The screen is more than sufficient in both size and quality for commuting-time Netflix binges; the solo speaker on the bottom is fine if a little noisy at high volumes; and the bundled headphones are the standard slightly leaky, slightly uncomfortable but perfectly workable fare.

Gaming-wise, the Motion can handle intensive titles to a degree, but it’s not a gamer’s phone by any means.

You’ll be more than happy hatching your Pokémon on it (and you won’t run out of power nearly as fast as you will on most other phones), but we wouldn’t recommend it for high-octane racing and adventuring: it can get jerky and laggy at higher framerates.

Still, if you were expecting epic gaming experiences from a mid-range BlackBerry, we have questions for you.

Hard-working (ish) hardware

  • Not flagship specs
  • Older chipset
  • Reasonable performance

The specs on the BlackBerry Motion are roughly what we would expect for this price point, although a little dated in places. You get 4GB of RAM and an octa-core chipset, but it’s the older Snapdragon 625 (with eight 2.0GHz Cortex-A53 cores).

It would have been nice to see a more recent chip like the 626 or 630, but previous BlackBerry phones have been criticised for costing a fortune (the Priv in particular), so it’s understandable that BlackBerry has chosen to keep the price tag down this way.
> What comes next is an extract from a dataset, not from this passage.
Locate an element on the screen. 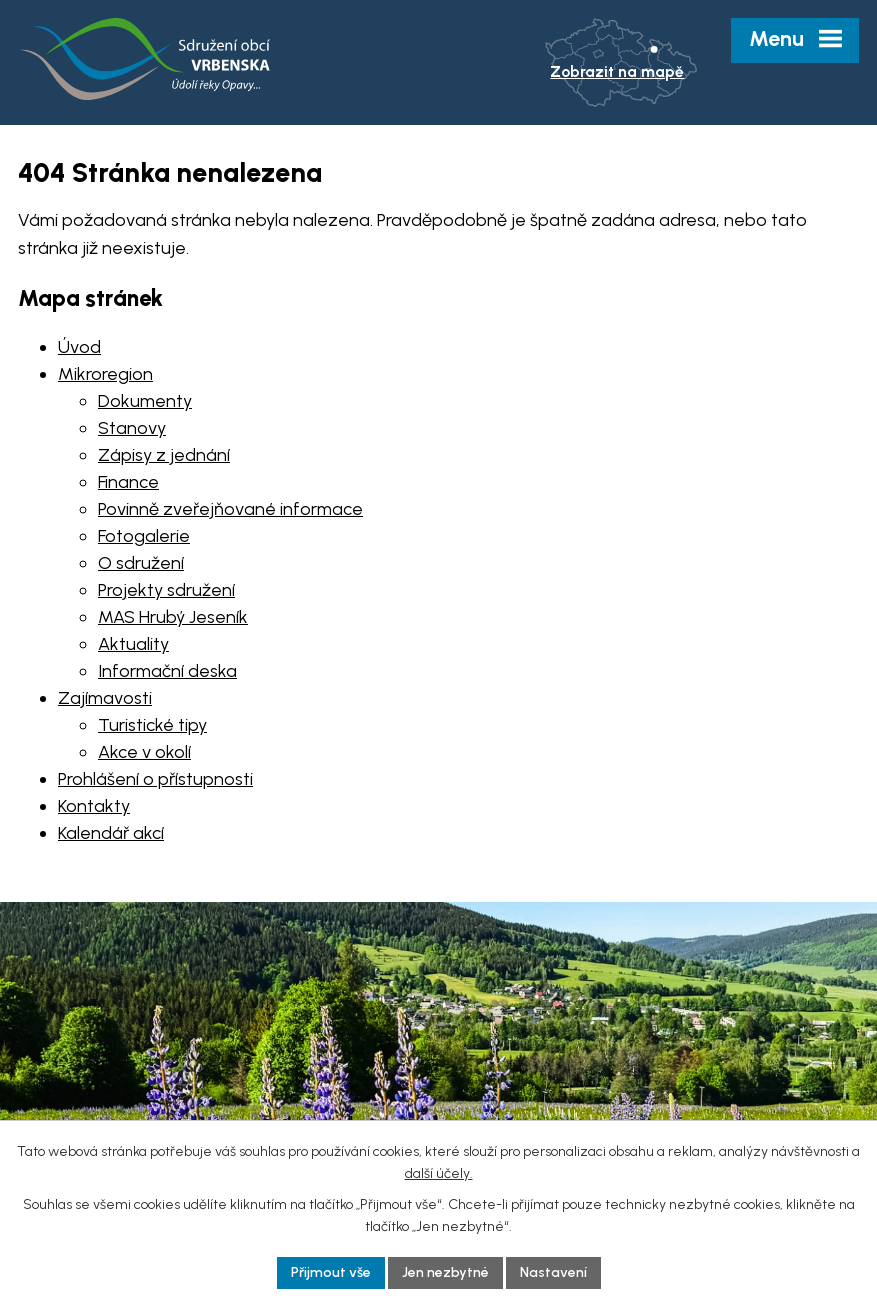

The 625 is still a perfectly capable chipset, and it handles well in the BlackBerry Motion even with a lot of apps thrown at it.

Filling the phone with social media, games, productivity tools and all sorts of other nonsense didn’t make an appreciable difference to its performance, and nor did quick-switching between them all.

It does get a little slow at times, particularly with Wi-Fi and Bluetooth, but nothing that’ll bug you too much. Performance is more than fair for the price, and won’t get in the way of getting your work done. And isn’t that the point of a BlackBerry?